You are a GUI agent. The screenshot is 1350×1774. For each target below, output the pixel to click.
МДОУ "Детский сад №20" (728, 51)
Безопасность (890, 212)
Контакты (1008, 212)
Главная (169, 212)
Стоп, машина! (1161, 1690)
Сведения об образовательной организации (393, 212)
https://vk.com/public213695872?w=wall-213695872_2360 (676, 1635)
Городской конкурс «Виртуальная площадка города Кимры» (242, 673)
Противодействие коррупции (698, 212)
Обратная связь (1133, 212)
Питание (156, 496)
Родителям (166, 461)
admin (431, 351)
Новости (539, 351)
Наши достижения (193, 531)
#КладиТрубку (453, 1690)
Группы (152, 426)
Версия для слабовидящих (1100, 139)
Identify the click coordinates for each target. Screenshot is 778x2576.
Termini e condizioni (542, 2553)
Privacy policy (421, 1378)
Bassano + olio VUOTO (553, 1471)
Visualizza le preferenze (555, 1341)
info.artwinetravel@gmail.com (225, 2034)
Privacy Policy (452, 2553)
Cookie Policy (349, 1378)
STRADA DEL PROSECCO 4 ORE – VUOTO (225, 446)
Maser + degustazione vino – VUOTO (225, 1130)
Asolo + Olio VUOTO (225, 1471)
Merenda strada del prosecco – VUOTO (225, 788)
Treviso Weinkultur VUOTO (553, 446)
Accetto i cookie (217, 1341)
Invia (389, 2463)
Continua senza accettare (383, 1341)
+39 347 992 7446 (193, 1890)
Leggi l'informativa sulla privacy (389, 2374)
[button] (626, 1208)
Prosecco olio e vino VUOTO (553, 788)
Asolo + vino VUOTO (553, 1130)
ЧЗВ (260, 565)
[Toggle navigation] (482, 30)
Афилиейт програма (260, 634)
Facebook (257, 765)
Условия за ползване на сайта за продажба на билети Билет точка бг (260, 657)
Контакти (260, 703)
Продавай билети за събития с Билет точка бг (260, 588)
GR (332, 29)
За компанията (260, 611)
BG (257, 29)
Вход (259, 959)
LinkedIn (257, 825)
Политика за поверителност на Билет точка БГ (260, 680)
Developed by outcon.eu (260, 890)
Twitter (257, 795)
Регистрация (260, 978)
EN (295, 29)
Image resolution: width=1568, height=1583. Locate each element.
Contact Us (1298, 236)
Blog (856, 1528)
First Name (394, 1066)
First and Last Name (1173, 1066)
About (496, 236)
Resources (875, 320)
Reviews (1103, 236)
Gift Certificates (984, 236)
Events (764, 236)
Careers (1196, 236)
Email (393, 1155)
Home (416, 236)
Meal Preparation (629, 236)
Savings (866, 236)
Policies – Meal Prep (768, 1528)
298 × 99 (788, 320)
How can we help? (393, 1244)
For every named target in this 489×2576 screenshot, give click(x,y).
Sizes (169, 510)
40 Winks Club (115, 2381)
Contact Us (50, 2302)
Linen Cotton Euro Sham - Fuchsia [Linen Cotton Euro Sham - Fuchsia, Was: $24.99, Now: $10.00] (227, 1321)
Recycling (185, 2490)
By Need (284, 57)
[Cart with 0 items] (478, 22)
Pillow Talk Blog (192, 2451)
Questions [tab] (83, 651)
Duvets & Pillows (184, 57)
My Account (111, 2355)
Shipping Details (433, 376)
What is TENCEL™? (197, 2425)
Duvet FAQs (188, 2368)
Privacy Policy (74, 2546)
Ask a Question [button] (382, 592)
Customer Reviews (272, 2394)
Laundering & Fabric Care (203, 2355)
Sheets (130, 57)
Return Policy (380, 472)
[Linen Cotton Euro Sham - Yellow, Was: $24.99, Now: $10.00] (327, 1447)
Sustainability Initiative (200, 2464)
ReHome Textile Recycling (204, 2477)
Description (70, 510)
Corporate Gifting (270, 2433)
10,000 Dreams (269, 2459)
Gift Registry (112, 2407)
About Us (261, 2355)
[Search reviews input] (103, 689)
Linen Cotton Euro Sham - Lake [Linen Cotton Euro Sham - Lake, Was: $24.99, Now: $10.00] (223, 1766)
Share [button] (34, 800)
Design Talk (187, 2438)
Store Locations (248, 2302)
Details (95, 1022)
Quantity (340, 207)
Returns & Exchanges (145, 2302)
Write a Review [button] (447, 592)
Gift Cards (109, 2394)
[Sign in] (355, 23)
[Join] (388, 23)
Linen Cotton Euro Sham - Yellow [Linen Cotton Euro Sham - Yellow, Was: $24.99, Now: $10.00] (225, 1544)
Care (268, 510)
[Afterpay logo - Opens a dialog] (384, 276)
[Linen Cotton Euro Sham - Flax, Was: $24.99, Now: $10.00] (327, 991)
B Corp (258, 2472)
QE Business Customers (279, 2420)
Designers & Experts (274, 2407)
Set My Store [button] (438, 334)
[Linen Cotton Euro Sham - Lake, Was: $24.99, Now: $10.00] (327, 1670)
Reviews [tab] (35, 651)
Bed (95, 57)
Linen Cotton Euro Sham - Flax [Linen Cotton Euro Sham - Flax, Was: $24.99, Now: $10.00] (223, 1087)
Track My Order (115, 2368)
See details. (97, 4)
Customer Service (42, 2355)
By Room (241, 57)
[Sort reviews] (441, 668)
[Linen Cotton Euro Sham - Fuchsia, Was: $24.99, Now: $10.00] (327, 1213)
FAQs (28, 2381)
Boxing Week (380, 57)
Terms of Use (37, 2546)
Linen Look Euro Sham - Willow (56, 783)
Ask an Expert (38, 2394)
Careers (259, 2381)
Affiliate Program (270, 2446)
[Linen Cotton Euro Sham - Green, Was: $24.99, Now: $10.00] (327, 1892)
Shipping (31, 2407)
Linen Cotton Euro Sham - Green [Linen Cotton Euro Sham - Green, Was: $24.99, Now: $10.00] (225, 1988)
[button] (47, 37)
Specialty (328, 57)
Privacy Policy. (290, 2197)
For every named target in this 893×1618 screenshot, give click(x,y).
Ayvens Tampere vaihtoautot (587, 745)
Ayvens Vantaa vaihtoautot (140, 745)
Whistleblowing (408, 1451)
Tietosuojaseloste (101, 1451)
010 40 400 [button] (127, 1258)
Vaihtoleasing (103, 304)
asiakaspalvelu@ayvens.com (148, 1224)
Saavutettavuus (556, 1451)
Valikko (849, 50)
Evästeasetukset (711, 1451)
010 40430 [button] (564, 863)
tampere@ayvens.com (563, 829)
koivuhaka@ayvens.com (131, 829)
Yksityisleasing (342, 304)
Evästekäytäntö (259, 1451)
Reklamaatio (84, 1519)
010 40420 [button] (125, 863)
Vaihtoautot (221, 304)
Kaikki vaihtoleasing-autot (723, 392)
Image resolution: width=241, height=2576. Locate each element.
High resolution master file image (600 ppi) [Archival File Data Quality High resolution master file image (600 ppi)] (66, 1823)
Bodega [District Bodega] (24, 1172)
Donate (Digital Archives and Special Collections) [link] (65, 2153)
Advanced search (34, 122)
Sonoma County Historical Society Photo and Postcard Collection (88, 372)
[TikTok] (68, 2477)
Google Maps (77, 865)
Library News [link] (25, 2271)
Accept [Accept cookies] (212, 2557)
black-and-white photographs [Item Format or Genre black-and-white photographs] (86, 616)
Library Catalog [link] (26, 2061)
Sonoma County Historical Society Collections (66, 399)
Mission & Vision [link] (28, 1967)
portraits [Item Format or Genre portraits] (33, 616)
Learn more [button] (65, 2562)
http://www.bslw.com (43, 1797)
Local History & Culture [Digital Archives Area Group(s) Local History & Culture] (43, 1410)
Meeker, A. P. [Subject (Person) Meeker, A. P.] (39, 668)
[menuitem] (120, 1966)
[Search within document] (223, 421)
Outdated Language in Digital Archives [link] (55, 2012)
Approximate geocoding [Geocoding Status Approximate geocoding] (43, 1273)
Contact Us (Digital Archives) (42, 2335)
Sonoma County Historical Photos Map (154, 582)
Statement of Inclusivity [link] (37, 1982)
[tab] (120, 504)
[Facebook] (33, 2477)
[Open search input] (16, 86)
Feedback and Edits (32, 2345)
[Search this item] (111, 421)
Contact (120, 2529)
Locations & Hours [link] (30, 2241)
================
WHAT THIS TASK INVOLVES
Report, as a bare number, how many lines above contain the string "Contact".

ANSWER BELOW
4